Si c’était vrai, le chef n’en laissait rien paraître. Il avait l’air uniquement concentré sur le gamin en haut de sa pyramide de verre, acier, bois et papier. Les autres gamins écoutaient attentivement, étrangement calmes.
- Merci de nous avoir prévenus quand même, dit le gamin.
- De rien, mais…
Ces mômes n’avaient pas l’air de s’affoler. Alors que SÛRETÉ pouvait leur tomber dessus, avec une avant-garde de Pandores, d’un moment à l’autre ! Et si parmi eux on trouvait Maréchal…
Le rouquin restait sur la pyramide, en défiant le chef du regard.
- Nous allons te remonter, dit le guide. Ce soir, nous avons l’équipement.
- Ce n’est pas très prudent de vous montrer là-haut…
Ils avaient entendu, ou pas, ce qu’on leur disait !
Le guide siffla un camarade, qui finissait de déchirer des côtelettes de rat. Les deux enfants s’étaient compris. Ils sortirent leur équipement, harnachèrent Maréchal et lancèrent leurs filins. Le chef lui jeta alors son unique coup d’œil, et fit signe aux autres qu’il était l’heure de repartir. Le proscrit restait sur sa grande pile.
L’enrouleur se déclencha et Maréchal décolla rapidement. Il regarda la tribu disparaître dans une grande conduite graisseuse. On fit une première étape, et on reprit la montée.
- Qui sont-ils ces Anges ? demanda Maréchal.
- Les Anges ? Si tu étais attentif, tu les aurais déjà aperçus, dit le gamin, pendant qu’on grimpait, emmené par le filin.
Surpris, le policier arrêta son enrouleur et s’appuya sur une poutrelle métallique. Dans le fond de l’acier et de la nuit, il lui sembla qu’il discernait une silhouette…
Plutôt une traînée lumineuse, bleutée, comme de la poussière d’étoiles… Une figure humanoïde, qui voletait entre des toiles d’acier et des blocs de béton, et qui disparaissait…
*
Maréchal finit le chemin seul, jusqu’à son immeuble, sa chambre.
La pluie tapotait à la vitre. Les tuyaux d’eau chaude ronflaient. Son lit tanguait comme une coquille de noix sur une grande mer noire. L’inspecteur avait de la fièvre.
Le lendemain, au bureau, il prenait connaissance des avancées de la veille.
Rampoix avait enquête sur les cultivateurs de stupa tue-mouche. Cette variété toxique se trouvait au jardin botanique. Récemment, l’un des jardiniers avait été malade. Or, c’est lui qui, régulièrement, livrait Bruneron, le jardinier des Whispermoor, en matériel de jardinage. Mais il avait été remplacé par un ami à lui. Les recherches sur ce second jardinier avaient révélé que c’était un orphelin, sorti de la Fondation pour l’Enfance. Une Fondation appartenant à la Pham’Velker.
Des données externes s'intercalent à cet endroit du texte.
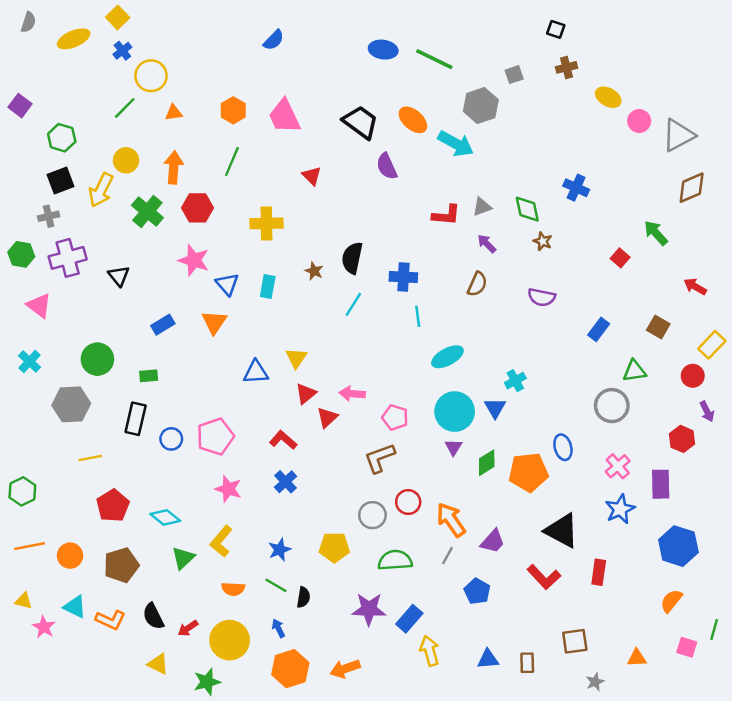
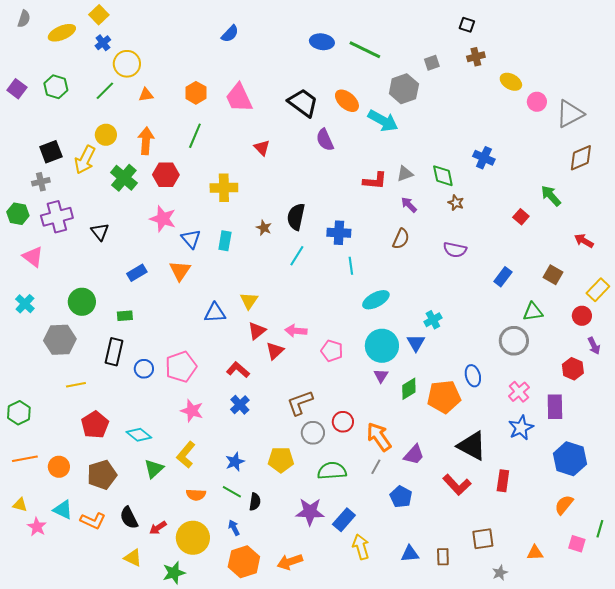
green hexagon: (62, 138) -> (56, 87), moved
brown L-shape: (380, 458) -> (300, 403), moved

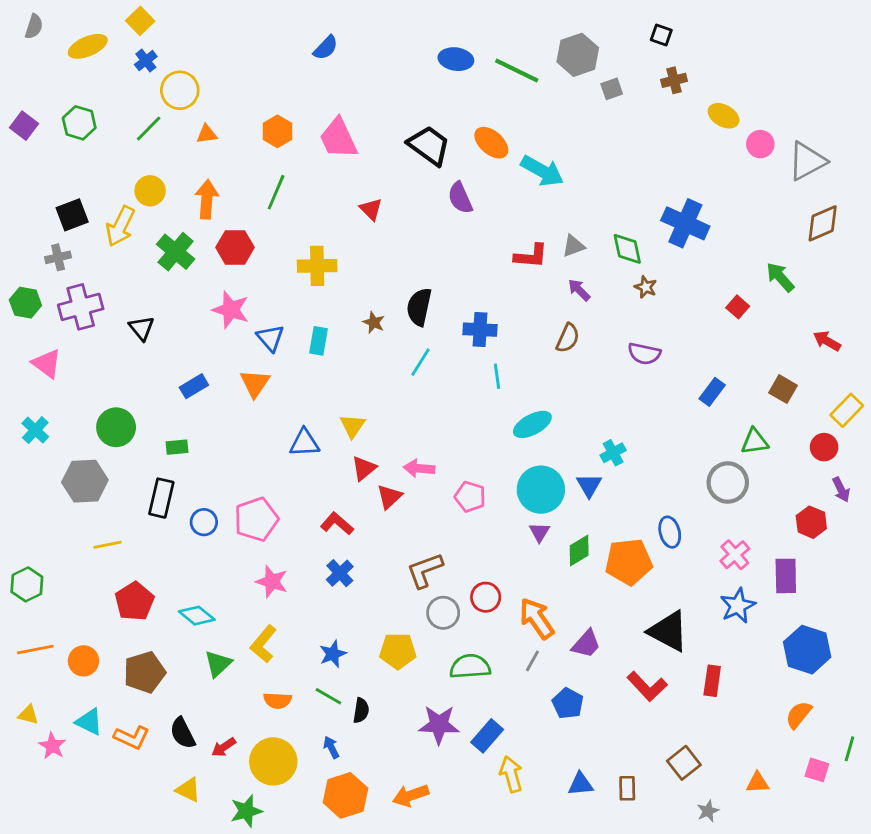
gray hexagon: (404, 89) -> (578, 55), moved
blue cross: (484, 158) -> (685, 223), size x1.5
brown square: (483, 539) -> (684, 763), turned -30

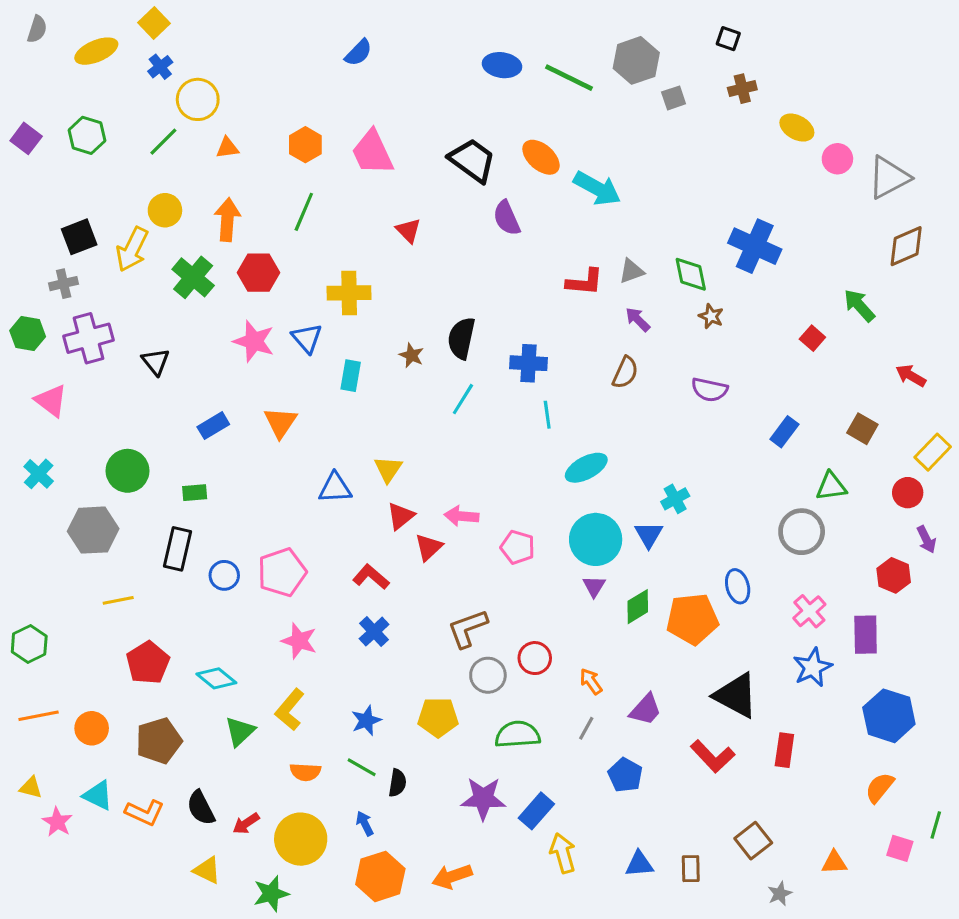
blue triangle: (270, 338) -> (307, 338), moved
orange arrow: (537, 618) -> (591, 681), size x0.6

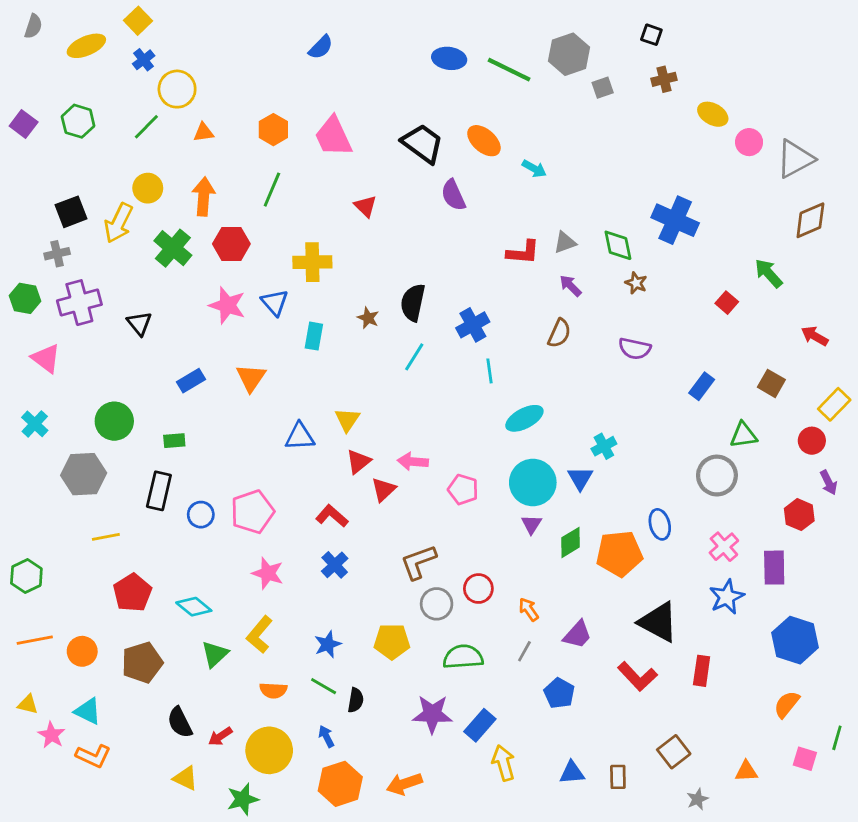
cyan arrow: (597, 188) -> (534, 169), size x0.6
blue cross: (529, 363) -> (473, 325), turned -32
orange L-shape: (145, 813) -> (93, 756), moved

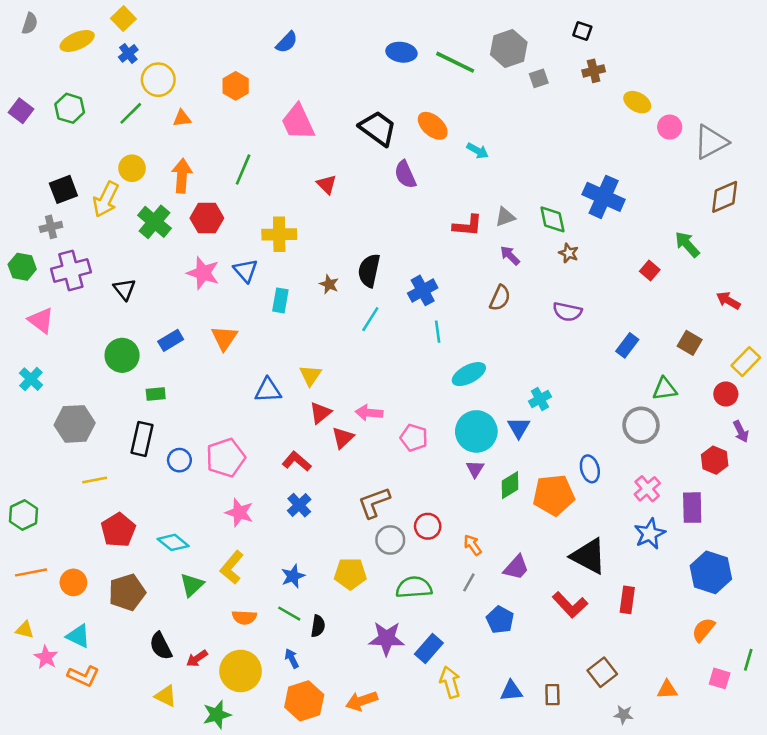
orange hexagon: (273, 130) -> (236, 86), moved
green circle: (114, 421) -> (122, 355), moved
gray star: (697, 799) -> (624, 715), turned 30

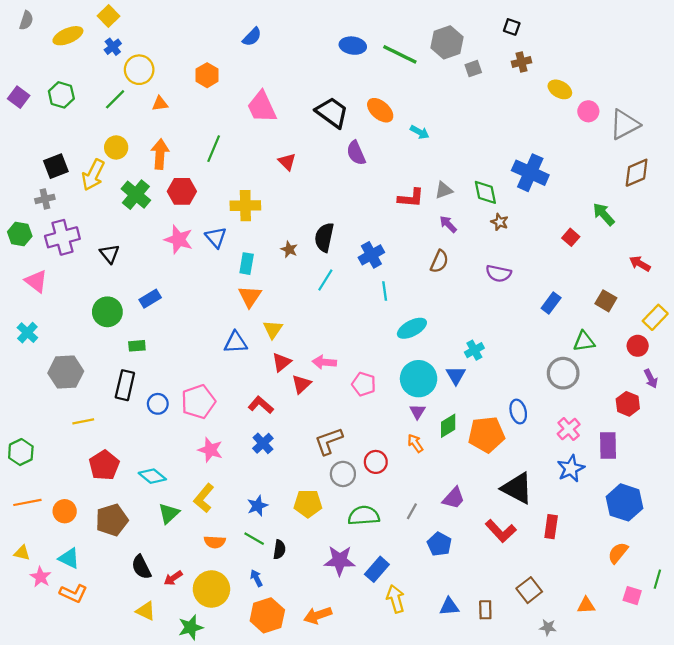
orange triangle: (224, 338) -> (250, 296), moved
orange arrow: (473, 545) -> (415, 443), moved

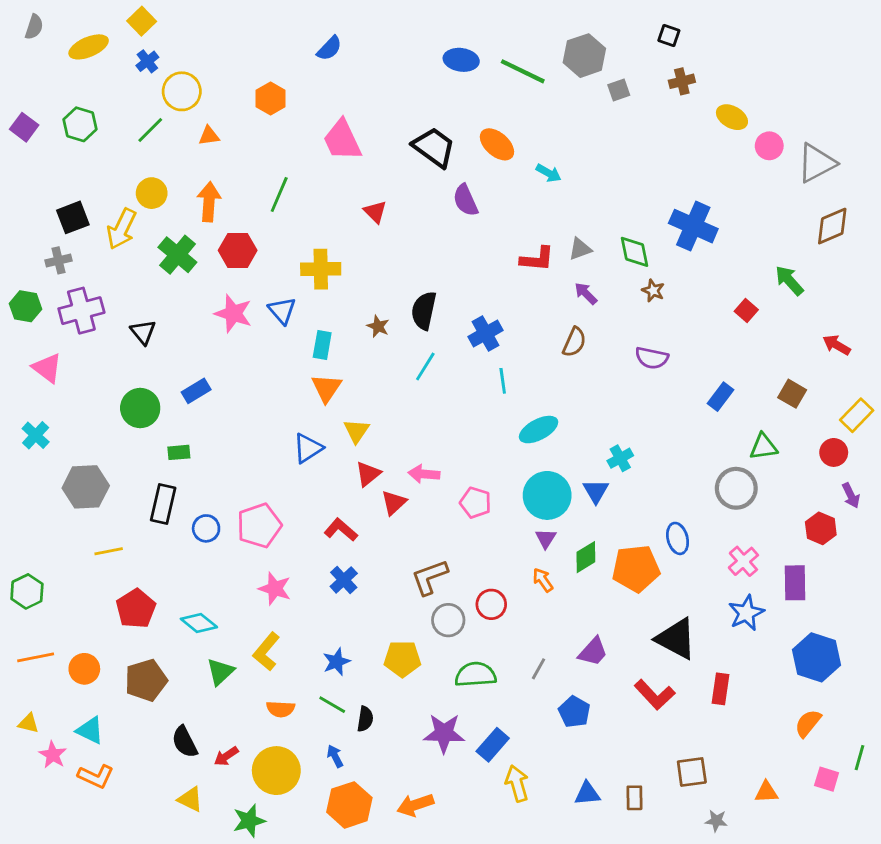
blue triangle: (236, 342) -> (308, 448), turned -30
brown square: (529, 590) -> (692, 772), turned 30

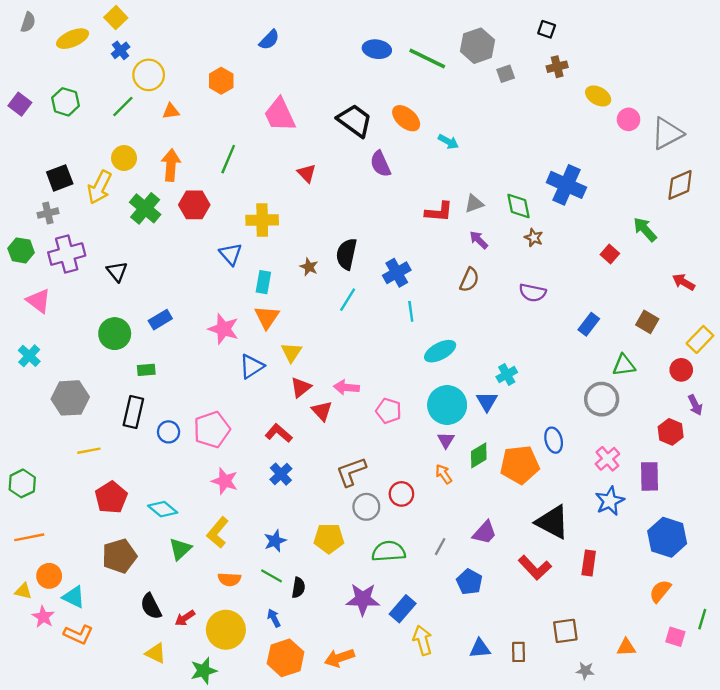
pink star: (233, 313) -> (224, 329), moved
red triangle: (394, 503) -> (322, 411), turned -30
orange circle: (84, 669) -> (49, 576), moved

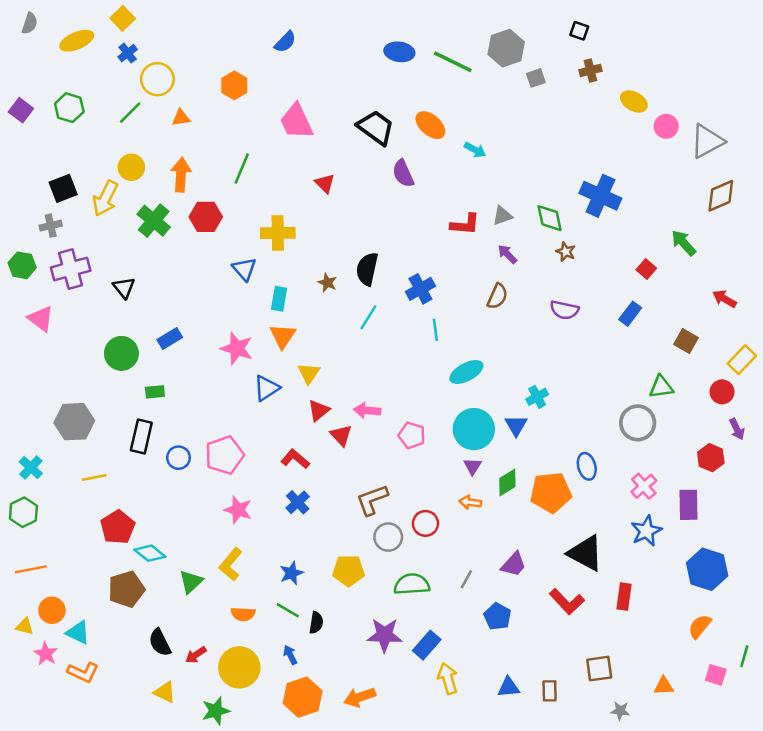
blue rectangle: (589, 324) -> (630, 314), moved
cyan cross: (29, 356) -> (31, 468), moved
orange arrow: (444, 474) -> (470, 502), turned -48
cyan diamond: (163, 509) -> (150, 553), moved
Le jardinier habituel livrait souvent de la stupa vulgaris, plante décorative, qui poussait bien mieux dans les serres du jardin, et que Bruneron avait du mal à garder en bonne santé dans le jardin Whispermoor. Mais le comte aimait bien la stupa, alors le jardinier ne les laissaient jamais faner… Et Bruneron nourrissait souvent les oiseaux du quartier, avec des graines de cette plante.
Dans la terre du grenier, Rainier et Feuillantin avaient découvert des excréments d’oiseau. Excréments inoffensifs, tant qu’ils ne contenaient que des restes de stupa vulgaris.
Mais une visite de SÛRETÉ au jardin botanique avait permis d’établir que de la stupa tue-mouche avait disparu. Le directeur était effondré. C’était une faute dont la responsabilité lui incombait entièrement.
La plante avait disparu le jour où le jardinier de remplacement était venu. Bruneron n’avait pas tiqué quand il avait nourri les oiseaux. Dont celui qui perchait dans le grenier des Whispermoor. Sauf que ce jour-là, le livreur du jardin botanique avait apporté la version toxique de la plante avec lui, et c’est de celle-ci que le volatile avait mangé. Il en avait apporté juste avant la nuit où le comte s’était réveillé en hurlant.
- On en aura bientôt fini avec eux, prédisait Rampoix.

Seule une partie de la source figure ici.